Budget Key data processing pipelines
$ sudo apt-get install build-essential python3-dev libxml2-dev libxslt1-dev
$ python --version
Python 3.6.0+
$ sudo mkdir -p /var/datapackages && sudo chown $USER /var/datapackages/
$ make install
$ budgetkey-dpp
INFO :Main :Skipping redis connection, host:None, port:6379
Available Pipelines:
- ./budget/national/changes/original/national-budget-changes
...
Take a peek at the pipelines dashboard. You will see there the current status of pipelines, as well as stuff that's still missing.
We recommend using pyenv for managing your installed python versions.

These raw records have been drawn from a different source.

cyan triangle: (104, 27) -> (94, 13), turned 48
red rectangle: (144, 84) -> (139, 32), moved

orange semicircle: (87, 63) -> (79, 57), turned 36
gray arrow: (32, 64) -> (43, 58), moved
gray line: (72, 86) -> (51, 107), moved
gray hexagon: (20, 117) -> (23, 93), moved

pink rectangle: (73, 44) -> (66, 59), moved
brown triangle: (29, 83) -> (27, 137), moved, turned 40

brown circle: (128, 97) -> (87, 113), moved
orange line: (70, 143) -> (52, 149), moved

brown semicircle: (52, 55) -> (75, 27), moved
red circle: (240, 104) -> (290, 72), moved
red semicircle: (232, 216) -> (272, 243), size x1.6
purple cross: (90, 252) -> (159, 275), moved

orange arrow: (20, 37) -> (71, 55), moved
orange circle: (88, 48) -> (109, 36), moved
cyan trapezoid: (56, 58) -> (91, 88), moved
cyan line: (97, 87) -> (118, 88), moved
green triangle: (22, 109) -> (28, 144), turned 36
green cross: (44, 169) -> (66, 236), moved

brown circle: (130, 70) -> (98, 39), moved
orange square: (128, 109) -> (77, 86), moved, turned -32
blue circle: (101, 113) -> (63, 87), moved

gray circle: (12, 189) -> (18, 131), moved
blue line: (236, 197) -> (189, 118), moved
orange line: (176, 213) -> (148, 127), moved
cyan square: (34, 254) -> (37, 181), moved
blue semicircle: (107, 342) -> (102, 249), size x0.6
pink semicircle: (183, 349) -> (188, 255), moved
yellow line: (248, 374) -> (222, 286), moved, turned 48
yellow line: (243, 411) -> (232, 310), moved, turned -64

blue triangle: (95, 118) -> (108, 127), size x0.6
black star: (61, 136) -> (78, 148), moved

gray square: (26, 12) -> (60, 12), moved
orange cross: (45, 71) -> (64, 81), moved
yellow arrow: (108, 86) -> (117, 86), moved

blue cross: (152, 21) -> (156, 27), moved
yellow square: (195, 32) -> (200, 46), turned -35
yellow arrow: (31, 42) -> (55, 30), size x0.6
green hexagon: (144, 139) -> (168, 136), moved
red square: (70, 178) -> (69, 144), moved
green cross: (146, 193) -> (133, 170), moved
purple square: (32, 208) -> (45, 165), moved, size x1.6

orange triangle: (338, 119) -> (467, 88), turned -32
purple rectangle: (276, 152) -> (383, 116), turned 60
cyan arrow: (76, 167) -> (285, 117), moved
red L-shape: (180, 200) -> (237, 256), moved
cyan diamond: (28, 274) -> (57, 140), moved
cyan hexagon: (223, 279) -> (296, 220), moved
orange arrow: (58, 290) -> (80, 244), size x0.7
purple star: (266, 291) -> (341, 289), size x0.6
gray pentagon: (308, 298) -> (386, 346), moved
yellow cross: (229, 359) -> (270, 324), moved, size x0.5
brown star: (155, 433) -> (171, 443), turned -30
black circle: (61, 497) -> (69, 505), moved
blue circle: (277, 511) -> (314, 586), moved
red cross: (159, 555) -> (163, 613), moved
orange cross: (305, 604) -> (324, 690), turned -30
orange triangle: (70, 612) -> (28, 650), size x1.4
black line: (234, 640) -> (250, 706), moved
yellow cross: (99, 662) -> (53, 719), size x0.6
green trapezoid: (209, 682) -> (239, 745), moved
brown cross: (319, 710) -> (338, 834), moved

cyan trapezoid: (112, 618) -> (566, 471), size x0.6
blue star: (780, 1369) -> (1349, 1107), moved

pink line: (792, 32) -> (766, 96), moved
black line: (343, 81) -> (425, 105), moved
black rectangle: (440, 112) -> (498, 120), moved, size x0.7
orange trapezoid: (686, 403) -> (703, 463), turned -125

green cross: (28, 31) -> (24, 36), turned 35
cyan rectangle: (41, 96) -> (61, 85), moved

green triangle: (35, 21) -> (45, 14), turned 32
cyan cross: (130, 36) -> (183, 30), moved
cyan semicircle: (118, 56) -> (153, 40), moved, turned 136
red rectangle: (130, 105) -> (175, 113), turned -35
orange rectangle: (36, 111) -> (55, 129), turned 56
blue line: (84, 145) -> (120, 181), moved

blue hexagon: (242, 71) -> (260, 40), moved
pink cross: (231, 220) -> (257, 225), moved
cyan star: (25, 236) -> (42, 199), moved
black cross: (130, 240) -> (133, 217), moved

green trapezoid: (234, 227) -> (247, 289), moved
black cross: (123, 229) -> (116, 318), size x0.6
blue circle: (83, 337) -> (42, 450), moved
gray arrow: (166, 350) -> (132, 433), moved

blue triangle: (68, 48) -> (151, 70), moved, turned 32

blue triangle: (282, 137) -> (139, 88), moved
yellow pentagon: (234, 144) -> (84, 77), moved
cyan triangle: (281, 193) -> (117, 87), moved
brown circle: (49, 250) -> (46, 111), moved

On Ubuntu, use these commands:
sudo apt-get install git python-pip make build-essential libssl-dev zlib1g-dev libbz2-dev libreadline-dev libsqlite3-dev
sudo pip install virtualenvwrapper
git clone https://github.com/yyuu/pyenv.git ~/.pyenv
git clone https://github.com/yyuu/pyenv-virtualenvwrapper.git ~/.pyenv/plugins/pyenv-virtualenvwrapper
echo 'export PYENV_ROOT="$HOME/.pyenv"' >> ~/.bashrc
echo 'export PATH="$PYENV_ROOT/bin:$PATH"' >> ~/.bashrc
echo 'eval "$(pyenv init -)"' >> ~/.bashrc
echo 'pyenv virtualenvwrapper' >> ~/.bashrc
exec $SHELL
On OSX, you can run
brew install pyenv
echo 'eval "$(pyenv init -)"' >> ~/.bash_profile
After installation, running:
pyenv install 3.6.1
pyenv global 3.6.1
Will set your Python version to 3.6.1
$ make test
any arguments added to tox will be added to the underlying py.test command
$ tox tests/tenders/test_fixtures.py
tox can be a bit slow, especially when doing tdd
to run tests faster you can run py.test directly, but you will need to setup the test environment first
$ pip install pytest
$ py.test tests/tenders/test_fixtures.py -svk test_tenders_fixtures_publishers
$ budgetkey-dpp run ./entities/companies/registrar/registry
following files will be created:
- /var/datapackages - data saved in datapackages
- budgetkey_data_pipelines/.data.db - data saved in DB (to use a different DB, set DPP_DB_ENGINE env var using sqlalchemy connection url format)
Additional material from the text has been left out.